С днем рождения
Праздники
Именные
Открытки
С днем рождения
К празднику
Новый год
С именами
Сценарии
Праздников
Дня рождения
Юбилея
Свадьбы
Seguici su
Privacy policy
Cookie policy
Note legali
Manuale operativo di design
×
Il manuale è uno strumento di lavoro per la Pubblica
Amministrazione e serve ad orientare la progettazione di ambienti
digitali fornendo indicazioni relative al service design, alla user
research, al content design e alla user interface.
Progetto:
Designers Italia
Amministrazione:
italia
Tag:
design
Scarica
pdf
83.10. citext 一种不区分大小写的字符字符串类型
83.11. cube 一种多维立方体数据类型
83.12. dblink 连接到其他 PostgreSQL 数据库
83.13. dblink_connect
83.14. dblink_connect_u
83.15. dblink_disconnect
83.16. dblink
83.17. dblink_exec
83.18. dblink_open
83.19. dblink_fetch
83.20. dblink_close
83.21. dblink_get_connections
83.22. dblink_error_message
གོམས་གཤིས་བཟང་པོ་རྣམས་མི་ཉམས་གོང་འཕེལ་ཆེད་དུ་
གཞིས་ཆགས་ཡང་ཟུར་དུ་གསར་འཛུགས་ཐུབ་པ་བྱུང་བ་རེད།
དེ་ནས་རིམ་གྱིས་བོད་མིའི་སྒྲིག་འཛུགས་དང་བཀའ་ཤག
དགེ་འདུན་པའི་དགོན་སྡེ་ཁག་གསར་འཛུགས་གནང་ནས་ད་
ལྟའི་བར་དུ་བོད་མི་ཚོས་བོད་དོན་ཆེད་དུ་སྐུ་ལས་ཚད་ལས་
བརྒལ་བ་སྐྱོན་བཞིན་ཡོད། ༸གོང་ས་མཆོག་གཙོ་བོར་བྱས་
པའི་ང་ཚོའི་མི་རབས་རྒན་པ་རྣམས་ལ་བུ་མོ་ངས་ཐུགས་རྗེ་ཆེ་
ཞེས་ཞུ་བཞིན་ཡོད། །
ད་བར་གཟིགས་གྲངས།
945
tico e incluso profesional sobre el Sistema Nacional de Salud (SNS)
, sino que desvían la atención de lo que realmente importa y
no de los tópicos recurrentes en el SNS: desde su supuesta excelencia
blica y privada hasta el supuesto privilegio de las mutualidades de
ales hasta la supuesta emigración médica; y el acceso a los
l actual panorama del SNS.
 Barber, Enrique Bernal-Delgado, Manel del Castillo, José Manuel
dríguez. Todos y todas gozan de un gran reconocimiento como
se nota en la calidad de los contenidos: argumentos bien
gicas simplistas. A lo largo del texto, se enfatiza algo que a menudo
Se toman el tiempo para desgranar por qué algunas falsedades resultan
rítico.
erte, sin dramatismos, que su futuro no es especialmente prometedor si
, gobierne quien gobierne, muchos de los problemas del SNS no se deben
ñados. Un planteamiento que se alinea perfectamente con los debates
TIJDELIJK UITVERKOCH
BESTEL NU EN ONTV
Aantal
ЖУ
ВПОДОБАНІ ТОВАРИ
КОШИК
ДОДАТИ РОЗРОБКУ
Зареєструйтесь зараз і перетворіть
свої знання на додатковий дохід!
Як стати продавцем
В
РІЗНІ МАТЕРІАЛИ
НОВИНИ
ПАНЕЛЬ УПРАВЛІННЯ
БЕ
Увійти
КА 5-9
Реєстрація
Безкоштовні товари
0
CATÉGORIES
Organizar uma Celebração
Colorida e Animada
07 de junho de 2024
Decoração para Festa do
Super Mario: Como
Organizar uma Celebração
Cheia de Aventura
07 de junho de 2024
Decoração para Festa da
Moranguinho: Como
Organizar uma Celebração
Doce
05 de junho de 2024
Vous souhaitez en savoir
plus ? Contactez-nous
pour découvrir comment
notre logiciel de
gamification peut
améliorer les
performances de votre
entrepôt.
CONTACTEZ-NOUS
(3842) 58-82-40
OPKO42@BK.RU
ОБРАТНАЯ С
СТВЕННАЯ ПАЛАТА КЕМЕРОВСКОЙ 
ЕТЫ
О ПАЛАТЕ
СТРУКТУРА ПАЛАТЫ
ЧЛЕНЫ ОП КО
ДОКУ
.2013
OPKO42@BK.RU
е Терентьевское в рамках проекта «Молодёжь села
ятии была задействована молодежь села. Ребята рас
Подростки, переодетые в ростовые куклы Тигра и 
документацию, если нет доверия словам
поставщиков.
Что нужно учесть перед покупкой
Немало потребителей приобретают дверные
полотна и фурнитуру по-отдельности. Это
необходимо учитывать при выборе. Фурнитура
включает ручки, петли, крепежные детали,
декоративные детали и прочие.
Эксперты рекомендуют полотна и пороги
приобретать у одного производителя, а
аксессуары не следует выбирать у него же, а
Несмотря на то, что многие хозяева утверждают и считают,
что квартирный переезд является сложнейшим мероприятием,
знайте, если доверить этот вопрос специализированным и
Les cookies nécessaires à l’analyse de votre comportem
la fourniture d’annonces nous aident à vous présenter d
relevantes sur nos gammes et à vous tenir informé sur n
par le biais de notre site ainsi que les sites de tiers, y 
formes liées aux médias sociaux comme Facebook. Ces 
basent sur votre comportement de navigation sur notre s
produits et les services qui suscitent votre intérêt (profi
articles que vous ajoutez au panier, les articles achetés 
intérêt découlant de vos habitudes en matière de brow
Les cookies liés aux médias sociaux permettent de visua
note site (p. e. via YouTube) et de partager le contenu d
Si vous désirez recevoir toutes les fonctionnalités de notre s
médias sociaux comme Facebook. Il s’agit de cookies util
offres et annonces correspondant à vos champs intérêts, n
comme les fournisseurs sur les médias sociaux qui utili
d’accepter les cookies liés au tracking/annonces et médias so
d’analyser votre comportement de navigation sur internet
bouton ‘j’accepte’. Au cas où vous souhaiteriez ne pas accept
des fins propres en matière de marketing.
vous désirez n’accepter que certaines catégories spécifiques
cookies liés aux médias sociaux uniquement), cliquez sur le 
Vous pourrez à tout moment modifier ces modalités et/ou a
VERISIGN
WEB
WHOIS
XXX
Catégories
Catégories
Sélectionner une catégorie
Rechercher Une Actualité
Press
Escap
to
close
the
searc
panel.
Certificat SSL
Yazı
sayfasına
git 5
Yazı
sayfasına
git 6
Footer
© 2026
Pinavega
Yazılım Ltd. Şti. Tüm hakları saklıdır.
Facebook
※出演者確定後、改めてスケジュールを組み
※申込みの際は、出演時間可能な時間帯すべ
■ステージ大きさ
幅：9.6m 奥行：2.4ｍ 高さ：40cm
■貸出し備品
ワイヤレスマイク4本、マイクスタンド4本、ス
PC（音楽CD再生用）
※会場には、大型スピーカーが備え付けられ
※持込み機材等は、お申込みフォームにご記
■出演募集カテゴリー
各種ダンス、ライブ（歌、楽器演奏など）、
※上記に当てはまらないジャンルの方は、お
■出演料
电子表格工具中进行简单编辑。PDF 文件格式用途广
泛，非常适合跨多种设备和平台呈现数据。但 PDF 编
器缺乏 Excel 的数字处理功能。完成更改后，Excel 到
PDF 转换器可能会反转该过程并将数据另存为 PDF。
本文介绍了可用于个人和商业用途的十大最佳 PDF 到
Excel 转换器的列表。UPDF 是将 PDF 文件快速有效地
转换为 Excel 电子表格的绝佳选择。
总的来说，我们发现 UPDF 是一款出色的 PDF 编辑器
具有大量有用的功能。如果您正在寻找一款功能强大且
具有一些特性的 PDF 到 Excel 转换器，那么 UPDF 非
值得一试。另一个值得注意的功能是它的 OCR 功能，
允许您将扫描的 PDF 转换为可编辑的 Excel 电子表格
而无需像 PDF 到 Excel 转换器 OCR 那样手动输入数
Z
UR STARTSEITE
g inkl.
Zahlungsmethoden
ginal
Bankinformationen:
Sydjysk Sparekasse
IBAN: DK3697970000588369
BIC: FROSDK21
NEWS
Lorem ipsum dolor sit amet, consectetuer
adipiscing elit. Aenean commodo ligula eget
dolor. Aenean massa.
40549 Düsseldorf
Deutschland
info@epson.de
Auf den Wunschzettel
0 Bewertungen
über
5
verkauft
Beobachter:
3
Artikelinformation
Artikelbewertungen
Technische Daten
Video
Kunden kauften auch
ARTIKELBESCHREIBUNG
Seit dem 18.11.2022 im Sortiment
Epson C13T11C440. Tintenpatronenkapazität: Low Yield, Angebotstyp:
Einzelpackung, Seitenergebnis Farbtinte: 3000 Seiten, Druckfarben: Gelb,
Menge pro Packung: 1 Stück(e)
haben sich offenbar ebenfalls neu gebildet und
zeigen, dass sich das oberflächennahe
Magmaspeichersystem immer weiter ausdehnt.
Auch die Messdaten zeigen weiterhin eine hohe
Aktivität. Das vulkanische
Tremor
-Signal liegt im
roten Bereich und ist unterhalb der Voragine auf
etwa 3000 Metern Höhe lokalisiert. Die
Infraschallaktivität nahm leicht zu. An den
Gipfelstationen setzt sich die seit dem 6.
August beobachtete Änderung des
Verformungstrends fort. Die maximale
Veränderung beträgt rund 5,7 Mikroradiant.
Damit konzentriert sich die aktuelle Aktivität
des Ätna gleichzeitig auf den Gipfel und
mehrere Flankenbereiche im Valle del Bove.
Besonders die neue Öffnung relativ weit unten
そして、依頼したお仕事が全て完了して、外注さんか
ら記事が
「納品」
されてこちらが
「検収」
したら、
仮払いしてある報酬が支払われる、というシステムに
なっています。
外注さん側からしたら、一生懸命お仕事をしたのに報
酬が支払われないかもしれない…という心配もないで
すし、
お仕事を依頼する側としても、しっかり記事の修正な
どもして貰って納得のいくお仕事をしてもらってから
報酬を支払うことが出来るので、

- - -

Where a line of the entries above holds the word "zeigen", return that line.

- **Task response**
zeigen, dass sich das oberflächennahe
Auch die Messdaten zeigen weiterhin eine hohe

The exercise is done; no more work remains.